The contract of the parties, obliged the defendant to permit his sons to work four months for the plaintiff, at sixteen dollars for each month, to be applied in payment of the mare, which the latter had sold to him. Like all other agree*311ments, it should be executed according to its legal construction,, and it is incumbent upon the defendant to show a performance on. his part, or a sufficient excuse for his failure.

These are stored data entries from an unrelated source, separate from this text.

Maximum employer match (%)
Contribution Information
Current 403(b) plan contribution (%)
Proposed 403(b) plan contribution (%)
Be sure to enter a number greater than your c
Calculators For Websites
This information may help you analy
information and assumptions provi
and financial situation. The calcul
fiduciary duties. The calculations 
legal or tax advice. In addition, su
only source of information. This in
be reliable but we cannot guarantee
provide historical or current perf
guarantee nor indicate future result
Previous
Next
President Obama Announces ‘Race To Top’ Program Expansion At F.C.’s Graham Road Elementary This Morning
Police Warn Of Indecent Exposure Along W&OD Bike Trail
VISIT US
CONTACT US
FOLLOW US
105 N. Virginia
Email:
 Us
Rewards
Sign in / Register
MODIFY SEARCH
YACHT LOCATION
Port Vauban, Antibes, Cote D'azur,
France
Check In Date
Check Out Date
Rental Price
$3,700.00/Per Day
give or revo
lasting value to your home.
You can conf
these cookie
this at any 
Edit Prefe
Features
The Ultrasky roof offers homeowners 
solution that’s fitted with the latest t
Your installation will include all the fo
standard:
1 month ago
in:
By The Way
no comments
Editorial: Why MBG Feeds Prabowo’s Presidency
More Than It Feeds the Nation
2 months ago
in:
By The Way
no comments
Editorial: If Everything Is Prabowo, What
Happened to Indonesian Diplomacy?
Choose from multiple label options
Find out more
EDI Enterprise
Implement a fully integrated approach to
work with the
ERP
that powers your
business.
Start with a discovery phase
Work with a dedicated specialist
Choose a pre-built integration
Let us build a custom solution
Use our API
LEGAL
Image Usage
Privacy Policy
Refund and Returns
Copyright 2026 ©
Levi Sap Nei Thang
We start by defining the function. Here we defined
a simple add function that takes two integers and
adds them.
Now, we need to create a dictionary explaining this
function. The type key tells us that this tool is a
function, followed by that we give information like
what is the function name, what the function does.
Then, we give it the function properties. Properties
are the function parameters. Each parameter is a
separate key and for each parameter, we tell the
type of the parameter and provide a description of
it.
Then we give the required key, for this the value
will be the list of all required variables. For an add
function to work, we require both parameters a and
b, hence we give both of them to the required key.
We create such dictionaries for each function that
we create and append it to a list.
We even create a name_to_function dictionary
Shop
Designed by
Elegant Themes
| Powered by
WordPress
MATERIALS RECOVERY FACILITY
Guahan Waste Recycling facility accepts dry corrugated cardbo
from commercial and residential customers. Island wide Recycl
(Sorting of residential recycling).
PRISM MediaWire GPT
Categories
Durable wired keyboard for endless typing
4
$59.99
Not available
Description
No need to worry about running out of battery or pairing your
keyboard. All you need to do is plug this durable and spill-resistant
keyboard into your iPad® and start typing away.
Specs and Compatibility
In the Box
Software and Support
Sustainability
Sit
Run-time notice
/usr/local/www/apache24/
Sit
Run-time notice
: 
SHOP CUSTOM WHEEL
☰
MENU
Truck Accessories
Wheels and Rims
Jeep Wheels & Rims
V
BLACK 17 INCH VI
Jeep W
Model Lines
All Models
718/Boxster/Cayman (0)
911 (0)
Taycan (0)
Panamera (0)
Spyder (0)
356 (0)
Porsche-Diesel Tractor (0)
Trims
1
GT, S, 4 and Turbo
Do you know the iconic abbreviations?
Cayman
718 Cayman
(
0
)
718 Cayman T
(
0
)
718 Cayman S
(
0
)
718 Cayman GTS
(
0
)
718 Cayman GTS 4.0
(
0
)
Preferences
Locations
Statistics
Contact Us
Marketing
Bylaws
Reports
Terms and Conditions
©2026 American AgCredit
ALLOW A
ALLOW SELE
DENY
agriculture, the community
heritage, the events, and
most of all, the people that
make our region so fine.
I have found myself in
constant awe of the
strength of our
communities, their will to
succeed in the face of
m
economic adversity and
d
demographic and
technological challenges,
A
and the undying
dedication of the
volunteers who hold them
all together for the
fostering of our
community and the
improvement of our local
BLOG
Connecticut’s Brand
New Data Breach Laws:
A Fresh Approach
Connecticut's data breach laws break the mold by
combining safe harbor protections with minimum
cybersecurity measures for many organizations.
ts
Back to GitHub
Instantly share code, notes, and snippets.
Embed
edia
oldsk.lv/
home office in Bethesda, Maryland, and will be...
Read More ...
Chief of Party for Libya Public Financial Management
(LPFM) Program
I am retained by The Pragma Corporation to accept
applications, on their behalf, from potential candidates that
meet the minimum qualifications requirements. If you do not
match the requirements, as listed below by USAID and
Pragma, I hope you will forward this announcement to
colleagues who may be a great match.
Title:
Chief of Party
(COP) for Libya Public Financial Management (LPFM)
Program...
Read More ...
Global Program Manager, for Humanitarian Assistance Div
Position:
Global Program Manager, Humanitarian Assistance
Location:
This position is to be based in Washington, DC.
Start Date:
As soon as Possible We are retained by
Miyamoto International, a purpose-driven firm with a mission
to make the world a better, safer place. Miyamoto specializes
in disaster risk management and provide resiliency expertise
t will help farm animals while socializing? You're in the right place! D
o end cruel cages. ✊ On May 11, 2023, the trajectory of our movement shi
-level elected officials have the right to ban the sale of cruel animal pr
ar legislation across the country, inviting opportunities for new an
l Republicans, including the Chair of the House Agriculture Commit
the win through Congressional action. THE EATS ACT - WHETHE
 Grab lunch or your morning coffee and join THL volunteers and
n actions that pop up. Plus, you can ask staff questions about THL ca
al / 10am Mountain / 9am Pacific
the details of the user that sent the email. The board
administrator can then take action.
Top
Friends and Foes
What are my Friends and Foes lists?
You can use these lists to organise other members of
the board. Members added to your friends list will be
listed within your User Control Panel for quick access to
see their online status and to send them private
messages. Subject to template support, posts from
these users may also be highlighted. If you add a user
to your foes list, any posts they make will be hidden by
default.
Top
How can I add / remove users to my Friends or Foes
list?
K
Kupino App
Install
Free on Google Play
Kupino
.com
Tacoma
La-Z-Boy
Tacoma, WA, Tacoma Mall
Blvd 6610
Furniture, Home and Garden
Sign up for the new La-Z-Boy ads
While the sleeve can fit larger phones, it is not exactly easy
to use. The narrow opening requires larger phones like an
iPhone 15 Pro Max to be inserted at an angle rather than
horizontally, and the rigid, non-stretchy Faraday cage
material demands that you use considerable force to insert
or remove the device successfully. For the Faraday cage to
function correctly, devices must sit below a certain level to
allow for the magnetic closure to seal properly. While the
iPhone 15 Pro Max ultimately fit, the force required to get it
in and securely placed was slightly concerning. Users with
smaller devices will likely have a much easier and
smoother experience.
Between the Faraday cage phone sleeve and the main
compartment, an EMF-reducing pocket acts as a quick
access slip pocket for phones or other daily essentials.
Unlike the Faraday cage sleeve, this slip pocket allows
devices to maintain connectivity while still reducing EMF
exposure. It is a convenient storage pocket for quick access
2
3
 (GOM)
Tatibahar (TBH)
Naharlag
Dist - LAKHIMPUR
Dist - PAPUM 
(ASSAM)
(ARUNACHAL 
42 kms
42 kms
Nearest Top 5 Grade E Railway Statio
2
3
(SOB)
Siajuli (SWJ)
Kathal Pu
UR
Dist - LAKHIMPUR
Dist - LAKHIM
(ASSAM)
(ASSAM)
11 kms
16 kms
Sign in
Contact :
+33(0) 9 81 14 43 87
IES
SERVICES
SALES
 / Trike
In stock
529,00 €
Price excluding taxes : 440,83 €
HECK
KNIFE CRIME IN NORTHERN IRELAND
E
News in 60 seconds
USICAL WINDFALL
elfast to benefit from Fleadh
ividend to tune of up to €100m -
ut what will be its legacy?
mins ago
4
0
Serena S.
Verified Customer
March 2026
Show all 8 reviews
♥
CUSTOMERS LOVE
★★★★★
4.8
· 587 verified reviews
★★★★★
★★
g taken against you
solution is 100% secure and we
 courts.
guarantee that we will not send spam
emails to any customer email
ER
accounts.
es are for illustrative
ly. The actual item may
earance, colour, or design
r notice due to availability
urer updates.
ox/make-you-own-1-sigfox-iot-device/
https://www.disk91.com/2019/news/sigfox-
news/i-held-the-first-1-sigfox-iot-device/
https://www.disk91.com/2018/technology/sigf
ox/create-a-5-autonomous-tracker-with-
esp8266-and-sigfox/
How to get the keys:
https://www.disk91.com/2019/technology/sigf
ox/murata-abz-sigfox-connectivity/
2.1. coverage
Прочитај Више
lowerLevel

It appeared that the defendant sent his sons to the plaintiff’s house, to labor according to his undertaking; that one of them having a .slight attack of sickness, at night, the plaintiff told them to go home, and that they need not return again at the price he agreed to allow for them; but that one of them could return and work eight months. This conduct was a direct refusal to receive the services of the defendant’s sons on the terms stipulated and a dismissal of them from the plaintiff’s employment. To do this, it was not necessary that actual force should have been employed; a command to cease laboring for the plaintiff, and that they need not return again, at the price fixed by the terms of the contract, furnished an ample apology for the defendant’s failure to perform his undertaking. The latter need not have made another offer of his sons’ services ; but the plaintiff if willing to recive them, should have given notice to the defendant. Whether, in the first instance, in order to put the defendant in default, a demand of performance should have been made of him, we need not inquire, as the sending of his sons to the plaintiff, presupposes such demand, or dispensed with it.
The offer of the plaintiff to permit one of the boys to work for him, double the length of time both were to labor, at the price stipulated for each, was not within the contract of the parties, and without the defendant’s assent, was not obligatory upon him.
It results from what has been said, that the Circuit Court should have charged the jury as prayed; its judgment is consequently reversed and the cause remanded.